RESEARCH INTERESTS:
David van Dyk's scholarly work focuses on methodological and computational issues involved with the Bayesian analysis of highly structured statistical models and emphasizes serious interdisciplinary research, especially in astrophysics, solar physics, and particle physics. Today’s data analysis pipelines often involve a network of research groups, where the output from one group’s analysis is an input for subsequent analyses. Van Dyk is interested in the development of principled methods for uncertainty quantification in such settings, particularly when researchers in the analysis chain use different but possibly overlapping data sets and/or employ non-congenial model assumptions. In the context of Astrostatistics, he aims to develop models and methods that capture the complexities inherent in astrophysical data, including varying detector sensitivities, observational errors, background contamination, selection effects, overlapping sources, etc. These methods must be robust to patterns of missing data and/or non-representative data. The overall models typically exhibit multilevel or hierarchical structures and combine computationally efficient data-driven or learning methods with science-driven models. The overall models are designed to leverage efficient computational techniques while enabling principled estimation and uncertainty quantification for scientifically meaningful parameters. Model selection, model checking, and sensitivity-analysis techniques are fundamental in the context of these models.

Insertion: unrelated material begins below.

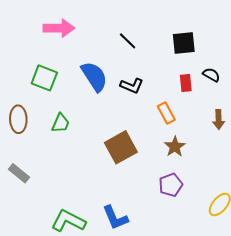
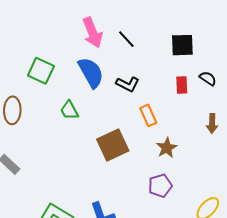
pink arrow: (59, 28) -> (93, 33), moved, turned 64
orange rectangle: (166, 113) -> (148, 115), moved
green trapezoid: (61, 123) -> (69, 110), moved, turned 125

Van Dyk is particularly interested in using the complexity of the data, instruments, and models used in astrophysics to develop general-purpose statistical methods, for example to improve the efficiency of computationally intensive methods involving data augmentation, such as EM-type algorithms and various Markov chain Monte Carlo methods.
Professor van Dyk founded and continues to coordinate the CHASC International Center for Astrostatistics. This group includes Astronomers and Statisticians and provides open forums for discussing statistical issues that arise in astrophysical research.
INTRODUCTORY READING:
In these pages you can find a (nearly) complete list of David van Dyk's publications. Here we mention a selection of his research articles that serve as an introduction to various threads of his work.
A recent paper, for example, describes a general-purpose method for correcting for non-representative training sets in machine learning using techniques for causal inference in observational studies (Download paper). A 2018 JASA paper shows how work accounting for calibration uncertainty in astronomical instruments led to a new family of multiplicative shrinkage estimators (Download paper). Work on a common statistical testing problem in particle physics where the standard regularity conditions of the Likelihood Ratio Test fail led van Dyk and collaborators to a new general testing strategy (Download paper). To address computational challenges arrising in the Bayesian fitting of complex astrophysical models van Dyk developed a number of new Markov chain Monte Carlo technique (e.g., the Partially-Colapsed Gibb Sampler, the MH within PCG sampler, and the Repelling-Attracting Metropolis Algorithm).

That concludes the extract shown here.